All the genomes listed on my page Genome Sizes describe the complete genome of a single species. For bacteria and archaeons, this means that the organism was grown in pure culture to provide the DNA for sequencing. But it is now clear that the microbial world contains vast numbers of both groups that have never been grown in the laboratory and thus have escaped study. Soil, water, and the contents of our large intestine are examples of habitats that teem with unknown microorganisms.
Thanks to the recent development of sequencing machines capable of rapidly (and inexpensively) sequencing huge amounts of DNA, it is now practical to sequence the DNA extracted from complex microbial ecosystems like that found in a soil sample. Several different approaches are used, but all depend on a first step of extracting the microbial DNA from the sample (and separating it from the far more complex DNA of any eukaryotes that may be present).
Assessing Microbial Diversity
The DNA encoding the small subunit (16S) of the ribosomes of both bacteria and archaeons contain some highly conserved regions; that is, regions of identical or almost identical sequence. Using primers that target these regions, one can then produce enough material by the polymerase chain reaction PCR to sequence the entire 16S rRNA gene.
Comparing the various sequences to a database of sequences from known organisms, one can estimate how many different types of microbes are present. Because of the substantial genetic diversity found between "strains" of a single species (e.g., E. coli K-12 and E.coli O157:H7), closely-related (> 97% identity) 16S rDNA sequences are assigned to a single "phylotype" because we cannot be sure whether they belong to separate species or to two strains of the same species. In either case, the collection of 16S rDNA sequences can be arranged to form a phylogenetic tree to show the patterns of relatedness.
Cataloging the Genes in a Microbial Ecosystem
Analyzing the 16S rDNA genes in a sample tells us who is there, but, of course, is not a complete genome and tells us nothing about the other genes present in the various members of the population. This information can be gained by "shotgun" sequencing of the environmental DNA sample.
- Break the DNA in short fragments.
- Insert these into a vector, e.g. a plasmid capable of growing in E. coli K-12.
- Expose E. coli cells to this random mix and grow the individual bacterial cells into colonies.
- The result: a library containing millions of random DNA fragments from the original sample.
- Isolate the plasmids and sequence them. Sequence "reads" average around 100 nucleotides — far shorter than a gene but often enough to move on to the next step.
- Use a powerful computer to attempt to assemble the fragments into a linear sequence of DNA. The computer looks for identical stretches of nucleotides in different fragments and uses the overlap to assemble them into a "contig".
- Look (have the computer look) for open reading frames (ORFs) of protein-encoding genes.
- Compare the ORFs with those of known microbes already in databases to see if a function can be deduced.
The sheer diversity of organisms in most microbial ecosystems makes it virtually impossible to find enough contigs to assemble a complete genome for any one organism like those listed in Genome Sizes. What you get instead is a window into the many kinds of genes present in one inhabitant or another of that ecosystem. For example, you may discover genes that encode proteins able to degrade environmental pollutants or genes able to synthesize a new antibiotic.
Finding New Functions in Microbial Populations
Another way of exploiting metagenomics is to look for new functions in the host (e.g. E. coli) if it can express the new gene with which it was transformed.

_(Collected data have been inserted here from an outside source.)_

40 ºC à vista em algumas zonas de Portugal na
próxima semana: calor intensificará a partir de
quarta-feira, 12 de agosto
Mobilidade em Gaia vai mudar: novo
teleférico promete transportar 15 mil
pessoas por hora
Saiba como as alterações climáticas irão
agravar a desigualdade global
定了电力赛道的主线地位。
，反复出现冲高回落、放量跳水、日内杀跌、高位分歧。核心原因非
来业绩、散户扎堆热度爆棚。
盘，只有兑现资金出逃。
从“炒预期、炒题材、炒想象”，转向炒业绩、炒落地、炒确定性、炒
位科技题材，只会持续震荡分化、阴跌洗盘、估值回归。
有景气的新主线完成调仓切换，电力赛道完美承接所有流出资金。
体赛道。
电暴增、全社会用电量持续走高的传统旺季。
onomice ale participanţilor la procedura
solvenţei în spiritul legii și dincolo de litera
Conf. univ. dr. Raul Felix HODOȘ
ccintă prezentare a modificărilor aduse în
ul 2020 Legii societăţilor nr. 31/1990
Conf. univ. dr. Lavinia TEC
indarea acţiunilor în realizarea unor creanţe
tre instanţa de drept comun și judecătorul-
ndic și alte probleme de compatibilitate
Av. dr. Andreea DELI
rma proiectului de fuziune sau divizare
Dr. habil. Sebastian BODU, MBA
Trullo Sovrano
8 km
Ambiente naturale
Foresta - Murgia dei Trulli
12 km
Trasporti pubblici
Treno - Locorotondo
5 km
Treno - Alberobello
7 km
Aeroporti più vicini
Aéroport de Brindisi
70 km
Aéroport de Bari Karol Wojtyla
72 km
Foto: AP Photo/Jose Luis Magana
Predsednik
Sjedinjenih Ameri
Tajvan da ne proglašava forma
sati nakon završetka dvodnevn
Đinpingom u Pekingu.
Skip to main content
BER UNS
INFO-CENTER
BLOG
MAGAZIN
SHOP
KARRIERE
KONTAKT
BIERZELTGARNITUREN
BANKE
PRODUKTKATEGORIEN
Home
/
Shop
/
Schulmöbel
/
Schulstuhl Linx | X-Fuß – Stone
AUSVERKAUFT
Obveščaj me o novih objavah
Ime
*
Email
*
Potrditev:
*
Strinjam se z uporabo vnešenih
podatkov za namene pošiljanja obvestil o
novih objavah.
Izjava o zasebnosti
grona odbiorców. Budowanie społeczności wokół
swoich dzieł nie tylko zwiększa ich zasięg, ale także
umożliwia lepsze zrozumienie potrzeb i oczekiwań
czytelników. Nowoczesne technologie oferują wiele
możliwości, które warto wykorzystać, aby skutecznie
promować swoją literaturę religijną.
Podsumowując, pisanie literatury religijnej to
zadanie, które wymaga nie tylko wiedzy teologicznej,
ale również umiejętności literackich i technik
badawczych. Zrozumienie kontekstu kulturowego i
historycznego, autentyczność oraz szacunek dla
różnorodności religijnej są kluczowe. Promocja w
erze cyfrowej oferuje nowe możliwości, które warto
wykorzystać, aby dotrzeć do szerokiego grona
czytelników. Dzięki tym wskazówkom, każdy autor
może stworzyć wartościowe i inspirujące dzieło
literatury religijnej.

For example, screening the library of E. coli clones for the ability to resist an antibiotic can reveal genes involved in antibiotic resistance — a worrisome development in recent years.

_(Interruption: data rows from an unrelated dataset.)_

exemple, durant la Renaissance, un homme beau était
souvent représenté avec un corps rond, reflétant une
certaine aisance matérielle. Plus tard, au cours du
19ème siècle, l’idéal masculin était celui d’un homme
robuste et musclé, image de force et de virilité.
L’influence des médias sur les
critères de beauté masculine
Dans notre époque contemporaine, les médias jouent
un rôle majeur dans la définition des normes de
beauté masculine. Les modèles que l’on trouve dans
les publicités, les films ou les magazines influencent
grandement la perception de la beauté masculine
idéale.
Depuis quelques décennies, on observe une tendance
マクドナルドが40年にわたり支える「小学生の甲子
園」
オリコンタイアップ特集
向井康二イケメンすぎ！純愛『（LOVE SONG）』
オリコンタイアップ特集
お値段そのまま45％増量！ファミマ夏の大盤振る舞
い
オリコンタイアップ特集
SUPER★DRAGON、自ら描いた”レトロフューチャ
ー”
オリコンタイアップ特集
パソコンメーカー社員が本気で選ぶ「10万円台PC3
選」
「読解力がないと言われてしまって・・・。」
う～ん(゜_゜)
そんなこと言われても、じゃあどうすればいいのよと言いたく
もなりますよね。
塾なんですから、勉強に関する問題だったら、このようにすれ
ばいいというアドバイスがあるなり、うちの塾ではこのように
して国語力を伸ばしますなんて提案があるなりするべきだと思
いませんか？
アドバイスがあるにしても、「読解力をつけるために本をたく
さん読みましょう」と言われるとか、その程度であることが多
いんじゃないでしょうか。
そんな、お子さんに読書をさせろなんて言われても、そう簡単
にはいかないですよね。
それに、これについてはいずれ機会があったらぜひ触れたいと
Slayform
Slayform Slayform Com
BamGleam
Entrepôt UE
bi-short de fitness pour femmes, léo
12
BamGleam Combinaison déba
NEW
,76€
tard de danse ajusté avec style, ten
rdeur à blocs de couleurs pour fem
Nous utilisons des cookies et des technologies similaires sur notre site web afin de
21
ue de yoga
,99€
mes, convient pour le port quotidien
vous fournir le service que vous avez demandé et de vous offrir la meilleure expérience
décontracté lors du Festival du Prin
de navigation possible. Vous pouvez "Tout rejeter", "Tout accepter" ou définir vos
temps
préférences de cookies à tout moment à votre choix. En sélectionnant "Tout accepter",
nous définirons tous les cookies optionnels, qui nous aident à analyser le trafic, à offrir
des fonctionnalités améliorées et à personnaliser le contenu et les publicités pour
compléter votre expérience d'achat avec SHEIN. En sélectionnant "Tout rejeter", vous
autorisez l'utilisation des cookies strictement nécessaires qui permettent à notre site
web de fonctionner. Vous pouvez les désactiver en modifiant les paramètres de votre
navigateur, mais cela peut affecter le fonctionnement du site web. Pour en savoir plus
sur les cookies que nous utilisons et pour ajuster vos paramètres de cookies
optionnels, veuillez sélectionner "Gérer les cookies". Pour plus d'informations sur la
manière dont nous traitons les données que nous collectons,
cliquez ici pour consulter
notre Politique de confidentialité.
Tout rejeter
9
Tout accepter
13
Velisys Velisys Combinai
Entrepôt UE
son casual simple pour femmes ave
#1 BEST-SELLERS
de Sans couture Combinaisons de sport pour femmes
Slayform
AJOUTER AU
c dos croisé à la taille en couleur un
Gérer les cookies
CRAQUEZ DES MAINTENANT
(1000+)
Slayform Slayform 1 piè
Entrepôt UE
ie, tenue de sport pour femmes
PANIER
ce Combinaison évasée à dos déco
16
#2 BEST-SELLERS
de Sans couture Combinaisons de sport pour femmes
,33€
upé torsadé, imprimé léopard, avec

Some Applications of Metagenomics
- The Sargasso Sea: Metagenomic analysis of the DNA extracted from sea water in the Sargasso Sea revealed the presence of over a thousand different 16S rDNA genes (and thus approximately that number of different species) and over a million protein-encoding genes.
- The Human Colon: 0.3 g fecal samples from two healthy humans produced 78 million base pairs of sequence. Each subject produced some 25 thousand open reading frames (ORFs) of which about half could be recognized as already-known bacterial or archaeal genes. Included were genes encoding enzymes for the synthesis of vitamins (e.g., vitamin B1), amino acids, and enzymes for the digestion of complex polysaccharides in our diet which would otherwise be indigestible. Perhaps as much as 10% of the energy we extract from our food is made available to us by the activity of these microorganisms.

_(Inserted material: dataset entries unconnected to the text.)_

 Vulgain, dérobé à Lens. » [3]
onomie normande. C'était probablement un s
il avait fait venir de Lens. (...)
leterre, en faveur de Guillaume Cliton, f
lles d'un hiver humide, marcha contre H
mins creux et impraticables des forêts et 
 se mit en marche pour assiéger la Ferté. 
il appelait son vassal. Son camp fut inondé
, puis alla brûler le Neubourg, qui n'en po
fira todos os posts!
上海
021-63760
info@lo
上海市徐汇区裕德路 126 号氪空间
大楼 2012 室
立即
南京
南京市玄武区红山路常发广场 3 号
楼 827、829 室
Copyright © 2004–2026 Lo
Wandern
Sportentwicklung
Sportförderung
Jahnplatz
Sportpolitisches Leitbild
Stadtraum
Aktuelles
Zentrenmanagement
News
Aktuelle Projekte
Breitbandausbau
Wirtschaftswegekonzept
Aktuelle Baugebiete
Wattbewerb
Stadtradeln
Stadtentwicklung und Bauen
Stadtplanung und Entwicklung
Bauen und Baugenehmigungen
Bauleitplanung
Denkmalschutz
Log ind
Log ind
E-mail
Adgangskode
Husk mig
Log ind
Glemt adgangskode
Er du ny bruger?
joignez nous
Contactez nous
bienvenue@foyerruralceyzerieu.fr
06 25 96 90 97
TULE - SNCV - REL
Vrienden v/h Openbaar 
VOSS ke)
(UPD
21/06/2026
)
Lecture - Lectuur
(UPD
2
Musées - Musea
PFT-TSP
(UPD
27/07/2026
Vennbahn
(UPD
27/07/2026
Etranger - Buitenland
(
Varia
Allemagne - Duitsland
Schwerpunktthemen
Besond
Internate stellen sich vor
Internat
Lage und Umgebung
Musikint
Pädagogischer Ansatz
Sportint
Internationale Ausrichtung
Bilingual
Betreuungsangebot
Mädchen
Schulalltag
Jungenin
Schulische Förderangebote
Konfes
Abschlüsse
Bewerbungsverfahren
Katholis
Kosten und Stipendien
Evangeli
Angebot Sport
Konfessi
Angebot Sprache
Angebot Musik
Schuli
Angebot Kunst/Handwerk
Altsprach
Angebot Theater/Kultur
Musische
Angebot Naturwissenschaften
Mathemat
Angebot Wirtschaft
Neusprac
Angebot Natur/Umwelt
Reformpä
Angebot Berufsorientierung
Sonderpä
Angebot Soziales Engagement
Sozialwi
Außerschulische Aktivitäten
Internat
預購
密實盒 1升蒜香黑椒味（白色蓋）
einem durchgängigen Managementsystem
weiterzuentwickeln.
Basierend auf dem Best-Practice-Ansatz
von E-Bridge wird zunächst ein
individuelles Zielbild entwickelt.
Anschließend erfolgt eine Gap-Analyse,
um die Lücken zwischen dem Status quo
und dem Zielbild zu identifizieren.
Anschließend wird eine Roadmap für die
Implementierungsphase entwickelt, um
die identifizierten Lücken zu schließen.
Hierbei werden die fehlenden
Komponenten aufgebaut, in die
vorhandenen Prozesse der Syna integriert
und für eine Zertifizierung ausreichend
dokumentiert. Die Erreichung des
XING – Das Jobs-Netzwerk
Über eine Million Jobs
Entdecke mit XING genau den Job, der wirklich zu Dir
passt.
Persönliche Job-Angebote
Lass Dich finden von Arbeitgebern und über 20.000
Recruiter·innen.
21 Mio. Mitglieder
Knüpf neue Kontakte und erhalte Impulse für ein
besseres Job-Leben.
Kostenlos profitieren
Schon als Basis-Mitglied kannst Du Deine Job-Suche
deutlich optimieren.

- Acid Mine Drainage: Metagenomic analysis of the acidic water (pH ~0.5) flowing from an abandoned metal mine in California revealed a much simpler ecosystem than those described above: only 3 species of bacteria and 2 of archaea. With such limited diversity, it was possible to assemble almost-complete genomes for two of these organisms.
- A South African Gold Mine: Simpler still was the ecosystem found in water 2.8 km (1.7 miles) down in a gold mine. Only one organism turned up: an autotrophic bacterium capable of extracting energy from inorganic substances in its environment and synthesizing all the molecules needed for its life from them.